== REQUIRED WORK ==
Scan the records for the word "nhiệt". Copy each line that includes it.

[Extracted page text data]

Start of Block

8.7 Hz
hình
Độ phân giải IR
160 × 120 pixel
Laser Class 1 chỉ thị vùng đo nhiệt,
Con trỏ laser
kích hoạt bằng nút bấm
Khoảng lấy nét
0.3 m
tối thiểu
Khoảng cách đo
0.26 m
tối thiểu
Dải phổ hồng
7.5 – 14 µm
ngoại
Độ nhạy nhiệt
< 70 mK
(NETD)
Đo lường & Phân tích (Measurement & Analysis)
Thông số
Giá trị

End of Block

== YOUR SOLUTION ==
Laser Class 1 chỉ thị vùng đo nhiệt,
Độ nhạy nhiệt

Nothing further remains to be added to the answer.